Copy each line containing the word "Atelier" from the records that follow, please.
####################
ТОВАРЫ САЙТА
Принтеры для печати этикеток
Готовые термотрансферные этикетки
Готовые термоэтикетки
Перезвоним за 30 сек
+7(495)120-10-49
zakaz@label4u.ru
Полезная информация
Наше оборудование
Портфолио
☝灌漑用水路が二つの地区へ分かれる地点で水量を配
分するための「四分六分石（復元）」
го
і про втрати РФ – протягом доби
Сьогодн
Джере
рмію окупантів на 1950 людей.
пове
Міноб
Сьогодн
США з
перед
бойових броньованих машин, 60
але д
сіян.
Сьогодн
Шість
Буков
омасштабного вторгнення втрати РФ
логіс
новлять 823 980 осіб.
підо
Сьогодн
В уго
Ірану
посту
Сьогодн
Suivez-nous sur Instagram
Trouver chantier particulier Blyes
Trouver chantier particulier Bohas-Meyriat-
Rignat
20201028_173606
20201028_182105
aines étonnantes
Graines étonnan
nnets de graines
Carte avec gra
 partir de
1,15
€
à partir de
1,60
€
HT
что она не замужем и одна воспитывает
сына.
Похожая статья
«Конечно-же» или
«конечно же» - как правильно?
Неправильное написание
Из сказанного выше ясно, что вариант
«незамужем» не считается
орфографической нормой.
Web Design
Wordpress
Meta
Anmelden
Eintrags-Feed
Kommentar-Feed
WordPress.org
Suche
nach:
####################
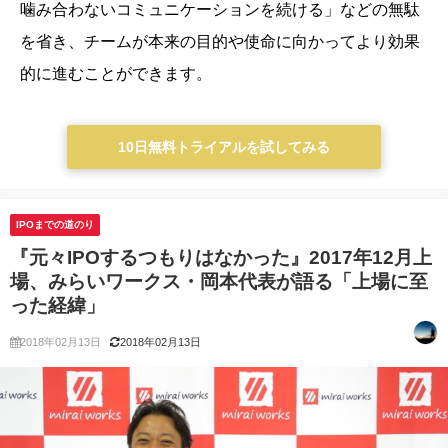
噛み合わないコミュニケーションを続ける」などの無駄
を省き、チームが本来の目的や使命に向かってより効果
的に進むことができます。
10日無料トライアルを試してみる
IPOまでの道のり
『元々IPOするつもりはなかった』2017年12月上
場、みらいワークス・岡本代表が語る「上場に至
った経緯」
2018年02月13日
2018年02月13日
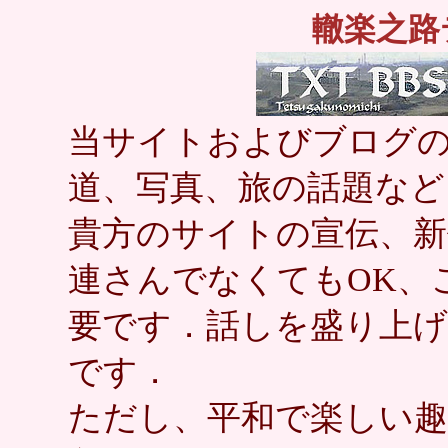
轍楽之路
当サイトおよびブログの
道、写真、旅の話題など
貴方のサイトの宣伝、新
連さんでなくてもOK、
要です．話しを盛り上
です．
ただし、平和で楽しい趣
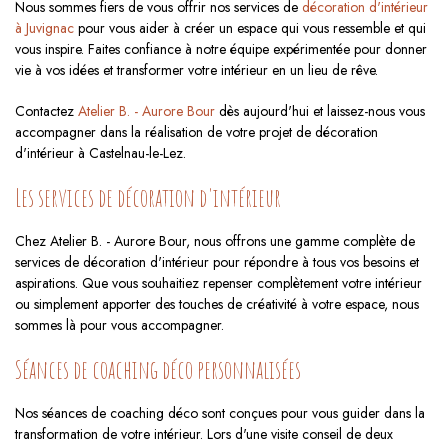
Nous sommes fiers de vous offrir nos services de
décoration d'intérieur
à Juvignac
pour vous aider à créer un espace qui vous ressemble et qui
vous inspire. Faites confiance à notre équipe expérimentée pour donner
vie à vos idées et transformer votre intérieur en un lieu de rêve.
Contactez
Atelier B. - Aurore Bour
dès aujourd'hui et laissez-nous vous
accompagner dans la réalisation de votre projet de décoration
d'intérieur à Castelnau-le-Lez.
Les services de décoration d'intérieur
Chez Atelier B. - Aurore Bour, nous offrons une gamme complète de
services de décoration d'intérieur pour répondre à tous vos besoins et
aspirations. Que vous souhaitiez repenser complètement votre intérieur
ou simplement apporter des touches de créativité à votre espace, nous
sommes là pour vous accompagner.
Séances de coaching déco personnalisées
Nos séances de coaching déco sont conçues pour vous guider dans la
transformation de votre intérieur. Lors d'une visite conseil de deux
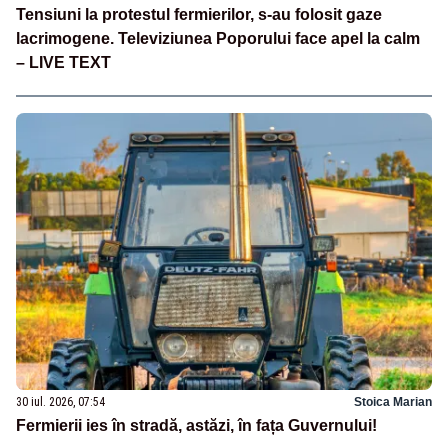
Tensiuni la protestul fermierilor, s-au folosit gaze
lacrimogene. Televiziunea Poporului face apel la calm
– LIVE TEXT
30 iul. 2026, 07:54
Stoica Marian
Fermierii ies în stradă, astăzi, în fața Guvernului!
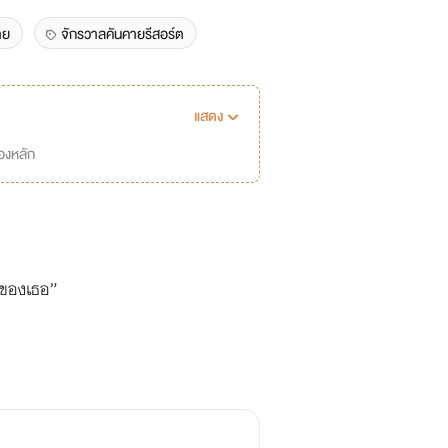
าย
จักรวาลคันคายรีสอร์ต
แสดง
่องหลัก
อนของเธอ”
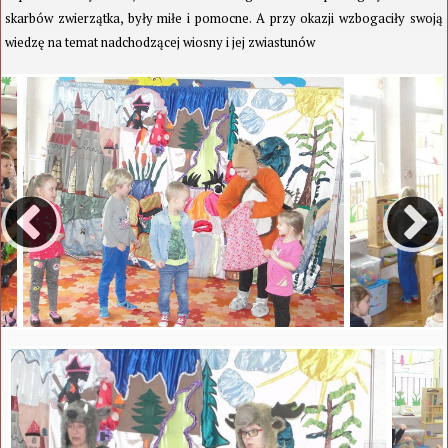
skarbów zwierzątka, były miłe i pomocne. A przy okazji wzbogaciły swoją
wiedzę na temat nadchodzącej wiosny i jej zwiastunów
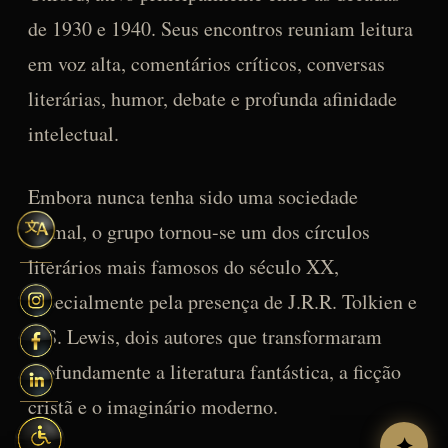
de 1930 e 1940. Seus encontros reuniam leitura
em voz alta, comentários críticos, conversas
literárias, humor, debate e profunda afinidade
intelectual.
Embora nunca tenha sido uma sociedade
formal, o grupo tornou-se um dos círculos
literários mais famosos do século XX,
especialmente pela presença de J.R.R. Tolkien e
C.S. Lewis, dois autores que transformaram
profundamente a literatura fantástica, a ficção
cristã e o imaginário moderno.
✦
####################
• **Output of the task**:
Atelier B. - Aurore Bour
Chez Atelier B. - Aurore Bour, nous offrons une gamme complète de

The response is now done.